▶ Given data
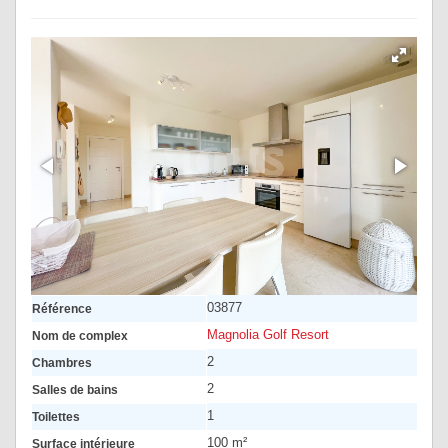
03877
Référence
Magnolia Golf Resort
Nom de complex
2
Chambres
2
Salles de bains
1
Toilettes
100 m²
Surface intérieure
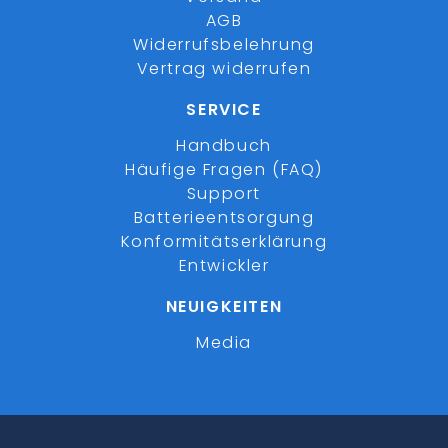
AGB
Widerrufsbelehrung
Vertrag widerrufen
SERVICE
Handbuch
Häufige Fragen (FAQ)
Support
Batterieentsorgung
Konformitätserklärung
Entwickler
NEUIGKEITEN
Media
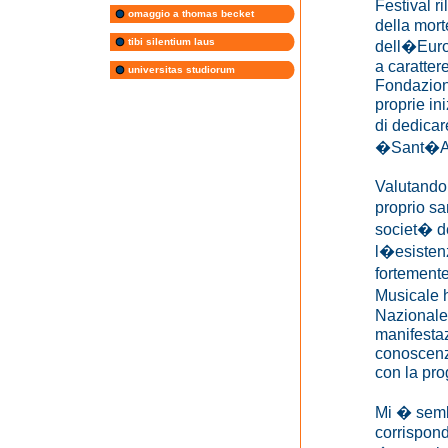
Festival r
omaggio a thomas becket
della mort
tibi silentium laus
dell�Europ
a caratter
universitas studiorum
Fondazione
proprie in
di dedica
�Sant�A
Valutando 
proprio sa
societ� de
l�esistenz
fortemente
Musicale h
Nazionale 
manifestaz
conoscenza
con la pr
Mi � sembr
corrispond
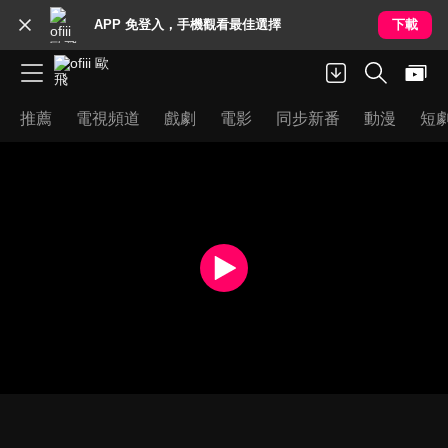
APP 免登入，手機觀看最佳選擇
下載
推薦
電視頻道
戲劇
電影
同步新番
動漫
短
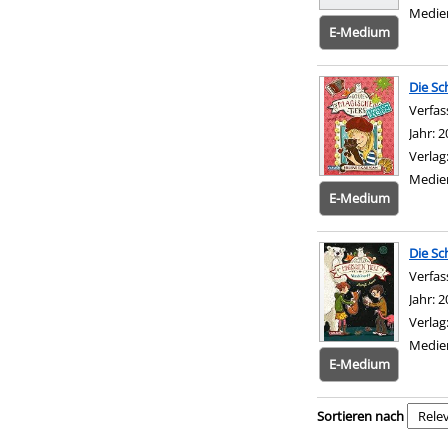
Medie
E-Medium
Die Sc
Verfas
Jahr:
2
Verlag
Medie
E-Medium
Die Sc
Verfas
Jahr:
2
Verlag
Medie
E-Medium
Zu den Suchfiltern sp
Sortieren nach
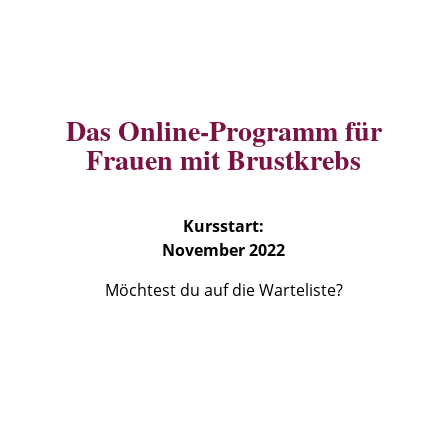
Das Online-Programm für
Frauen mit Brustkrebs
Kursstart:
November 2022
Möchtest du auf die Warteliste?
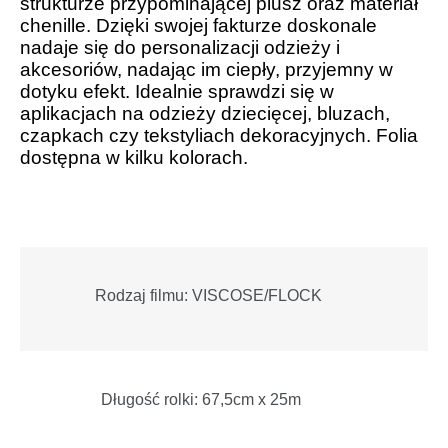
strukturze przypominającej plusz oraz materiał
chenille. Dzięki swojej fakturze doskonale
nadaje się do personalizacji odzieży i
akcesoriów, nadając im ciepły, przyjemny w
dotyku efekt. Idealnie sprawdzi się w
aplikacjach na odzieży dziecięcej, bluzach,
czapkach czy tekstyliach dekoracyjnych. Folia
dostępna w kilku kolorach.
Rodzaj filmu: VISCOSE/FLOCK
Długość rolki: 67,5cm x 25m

▶ Task item
Return all lines in the data that include the word "odzieży".

▶ Expected answer
nadaje się do personalizacji odzieży i
aplikacjach na odzieży dziecięcej, bluzach,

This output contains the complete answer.